# Federal catch limits & regs vs. State catch limits & regs



## Lawdog88 (Oct 9, 2009)

Question for all of you deepwater old-timers around here (new dog to the pack, myself).



What has been your experience - if any - with State game authorities when catching fish in Federal waters and abiding by those regs, and then having to cross over State waters to get home . . . and being stopped by State authorities, and the State claims that the State regs prevail?



What I am getting at, of course, is either possessing more fish of a certain species under Fed law than State law permits, or even harvesting fish legally in Fed waters that may not be prohibited, but is prohibited in State waters.

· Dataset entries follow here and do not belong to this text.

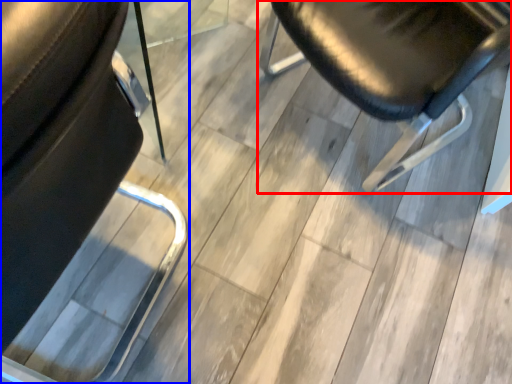 Question: Which of the following is the closest to the observer, chair (highlighted by a red box) or chair (highlighted by a blue box)?

Choices:
 (A) chair
 (B) chair

Answer: (B) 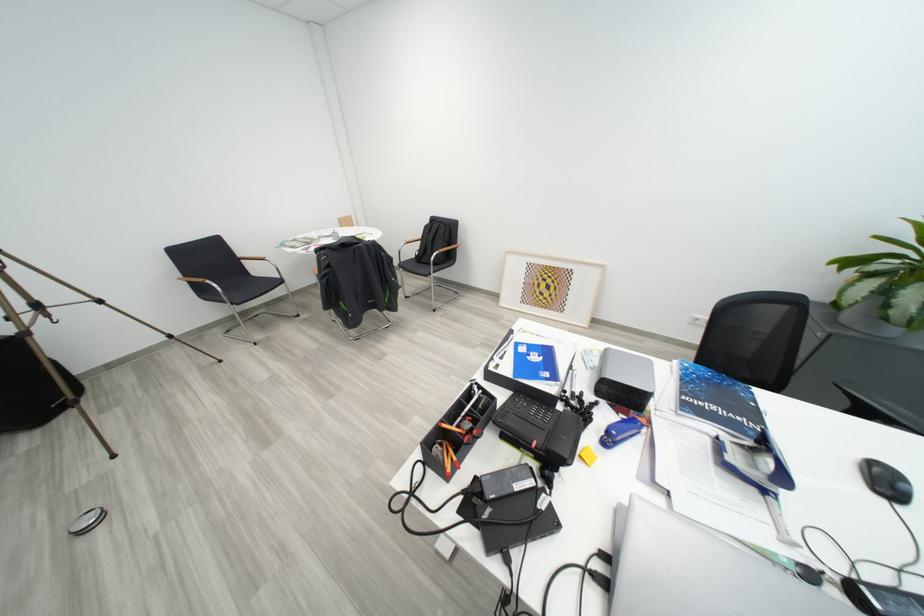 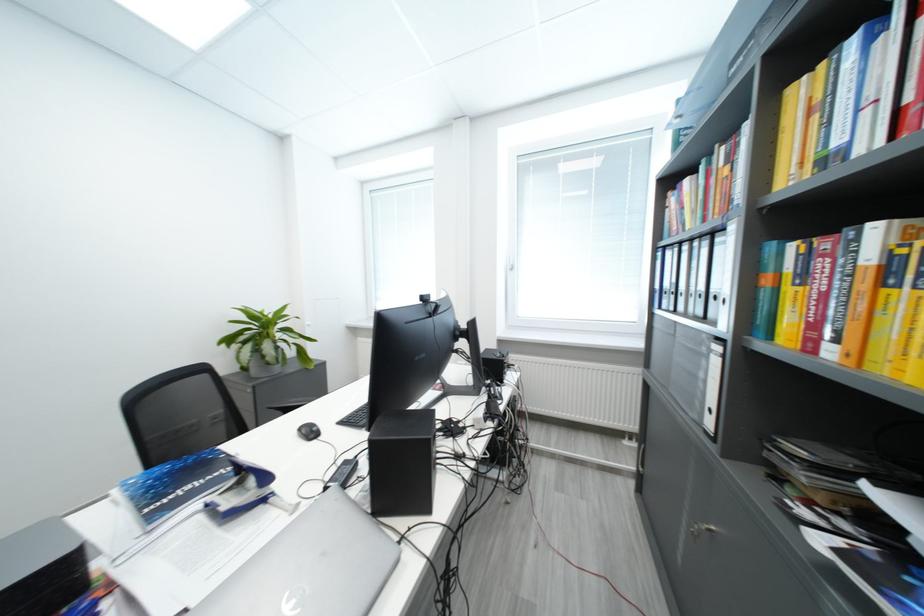 Locate, in the second image, the point that corresponds to [782,533] in the first image.

(293, 517) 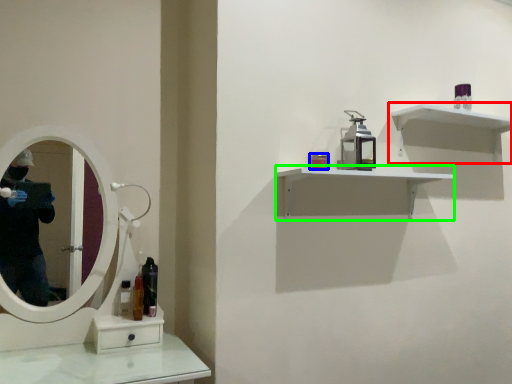 Question: Which object is the farthest from shelf (highlighted by a red box)? Choose among these: toiletry (highlighted by a blue box) or shelf (highlighted by a green box).

Choices:
 (A) toiletry
 (B) shelf

Answer: (A) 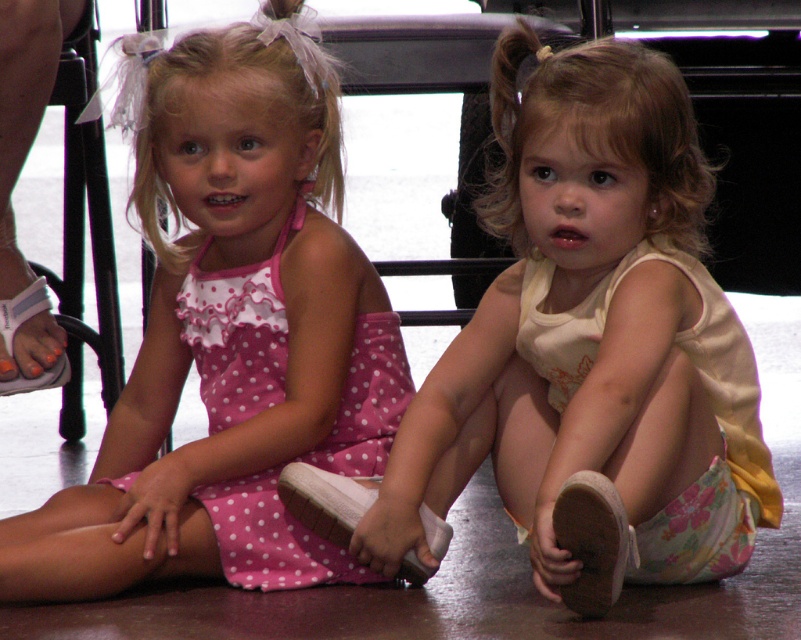 Who is positioned more to the left, white fabric dress at center or white fabric shoe at lower right?

white fabric dress at center

Is point (544, 134) farther from camera compared to point (590, 570)?

Yes, point (544, 134) is behind point (590, 570).

Does point (465, 403) come closer to viewer compared to point (602, 484)?

No, (465, 403) is behind (602, 484).

Locate an element on the screen. The height and width of the screenshot is (640, 801). white fabric dress at center is located at coordinates (582, 340).

What do you see at coordinates (594, 541) in the screenshot? The image size is (801, 640). I see `white fabric shoe at lower right` at bounding box center [594, 541].

Locate an element on the screen. white fabric shoe at lower right is located at coordinates pyautogui.click(x=594, y=541).

Can you confirm if white fabric shoe at lower right is positioned to the left of white fabric sandal at left?

In fact, white fabric shoe at lower right is to the right of white fabric sandal at left.

Where is `white fabric shoe at lower right`? white fabric shoe at lower right is located at coordinates (594, 541).

Based on the photo, who is more distant from viewer, (562,508) or (59,365)?

Point (59,365)

Where is `white fabric shoe at lower right`? This screenshot has width=801, height=640. white fabric shoe at lower right is located at coordinates (594, 541). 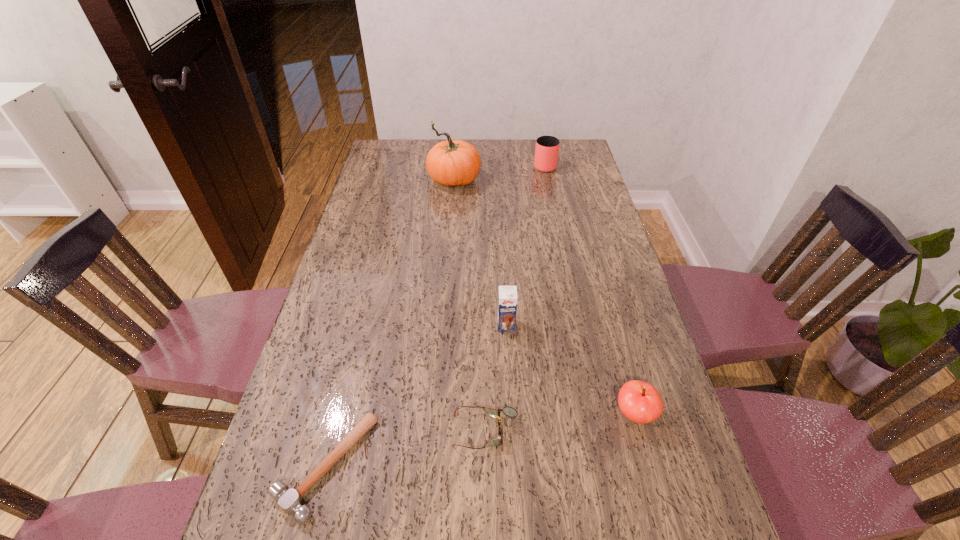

Any experiences out there where some 'splainin' had to be done?


----------



## chasintales (Sep 29, 2007)

I cannot say for certain, but if you consider that possesing a legal fish in Florida while driving in the intercoastal through Alabama is illegal, I would guess that the rule is based on posession and any legal federal fish ( I cannot think of any) that is illegal in Florida would be a violation and subject to a fine. I know that both Florida and Alabama went to a posession license now and do not recognize the other's license so if you catch some tuna at the rigs and drive back through Alabama without an Alabam fishing license, it is illegal. That goes teh same for fishing in Florida waters... IE, cobia fishing and then going back home in Alabama through the Pensacola Pass...or fishing in florida waters up to 9 miles off shore. Crazy, but if you are checked, you are going to get fined.

CHris


----------



## Deep South (Oct 8, 2007)

Cannot think of a fish that if caught in federal waters would be illegal to possess in state water right off hand. However, as an example, if you were to fish in state waters and caught a legal size redfish, you cannot take that fish out into federal waters and start fishing for other fish. All though the fish was caught and would have been legal in state waters, it would be illegal to possess in federal waters. The samewould apply to a legal fish caught infederal waters and then brought into state waters (if the fish was illegal in state waters). You cannot stop and fish, however you could transport your catch through the state waters.


----------



## Lawdog88 (Oct 9, 2009)

Appreciate the input, thinking, and advice. I was thinking about when I used to Ling fish on rigs, supply and lightering support boats (in lightering areas and rig locations from Corpus, Freeport/Galveston, Sabine areas, Main Pass/South Pass, Mississippi, and Green Canyons, to offshore Sarasota, Florida) in the early '80's, and seem to remember that when the regs came into being, the Fed limit was 2 per person/day, and Fla. limits used to be 1 Ling per day. Seems like I remember other catch/limit conflicts as well . . . but it has been a long time.



But then, nobody ever checked us and some of us caught a lot of everything. It was also eaten on the spot on the back deck barbie. Small flying fish were the bees knees for bait, and I used to be able to scoop 'em up with a long handled net I rigged up when they came alongside the boat at night, attracted to the deck lights. A lot of other things were attracted to the lights too. (My son is a captain for an offshore outfit and reports his company no longer allows the crew to fish). But to go way back, it wasn't too long ago that there weren't very many regs anyway.



So I guess, bottom line is, if you catch 2 Ling offshore in Fed waters and get stopped coming home by the Grouper Troopers in State waters, well . . .


----------